Harry stands under a blowtorch.
Harry opens the door and his head is bathed in the blue-yellow flame of a rigged blowtorch. Instead of backing out of danger, he inexplicably stays put for like, seven seconds before reeling out into the snow, his head actually on fire.
“What was likely a simple second-degree skin burn is now a full-thickness burn likely to cause necrosis of the calavarium (skull bone),” says St. Clair, adding that Harry will now need to have the top of his skull replaced.
Marv and Harry each take a paint can to the face and fall down the stairs.
“Marv and Harry each take a roughly 2 kilo-newton hit to the face,” says St. Clair. “That is easily enough to fracture multiple facial bones, and is probably going to knock you out cold.”
Another doctor tells Distractify, “If you get a bleed in there, and especially a fast bleed where it starts taking up space quicker, it pushes on the brain so that it stops functioning, and leads to death.”
Marv hits Harry with a crowbar. A lot.
Seeing the tarantula on Harry’s chest, Marv freaks out and smacks him in the center of his chest.
“That sternum is cracked,” says Dr. Brenner. “That sternum is screwed. You can open up their aorta or their central veins and they can bleed to death like that,” he says, with a snap of his fingers.

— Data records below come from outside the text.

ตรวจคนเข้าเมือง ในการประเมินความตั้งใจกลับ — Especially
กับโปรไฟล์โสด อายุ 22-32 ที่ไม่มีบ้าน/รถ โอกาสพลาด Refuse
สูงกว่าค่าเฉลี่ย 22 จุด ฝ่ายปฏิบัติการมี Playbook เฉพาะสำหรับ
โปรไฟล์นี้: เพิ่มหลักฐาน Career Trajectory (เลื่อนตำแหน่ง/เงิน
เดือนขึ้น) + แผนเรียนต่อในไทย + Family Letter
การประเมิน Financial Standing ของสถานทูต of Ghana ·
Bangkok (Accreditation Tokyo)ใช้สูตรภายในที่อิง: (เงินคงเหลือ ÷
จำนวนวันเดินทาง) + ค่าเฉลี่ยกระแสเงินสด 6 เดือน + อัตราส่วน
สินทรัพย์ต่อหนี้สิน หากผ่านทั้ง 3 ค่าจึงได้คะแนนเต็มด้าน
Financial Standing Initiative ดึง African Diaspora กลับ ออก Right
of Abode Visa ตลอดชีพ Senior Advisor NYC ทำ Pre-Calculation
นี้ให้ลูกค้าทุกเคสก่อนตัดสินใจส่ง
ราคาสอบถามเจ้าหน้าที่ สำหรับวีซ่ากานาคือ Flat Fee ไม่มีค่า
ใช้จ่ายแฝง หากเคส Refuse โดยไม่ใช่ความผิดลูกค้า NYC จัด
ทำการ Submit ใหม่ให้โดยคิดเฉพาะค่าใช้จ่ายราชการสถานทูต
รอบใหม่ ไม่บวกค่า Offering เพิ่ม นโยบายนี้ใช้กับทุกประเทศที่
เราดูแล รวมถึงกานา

By this point, Marv has also stepped on a nail, walked barefoot over broken glass Christmas ornaments and been hit in the face with a hot iron. Kevin’s shot Marv and Harry in the face and nuts with a BB gun. By the time the old man next door hits the bandits with an aluminum snow shovel, the surprise is not that they are instantly knocked out, but that they weren’t dead in the first place.
Or, as St. Clair concludes, “Kevin has moved from ‘defending his house’ into sheer malice, in my opinion.”
Just wait till you watch “Home Alone 2.”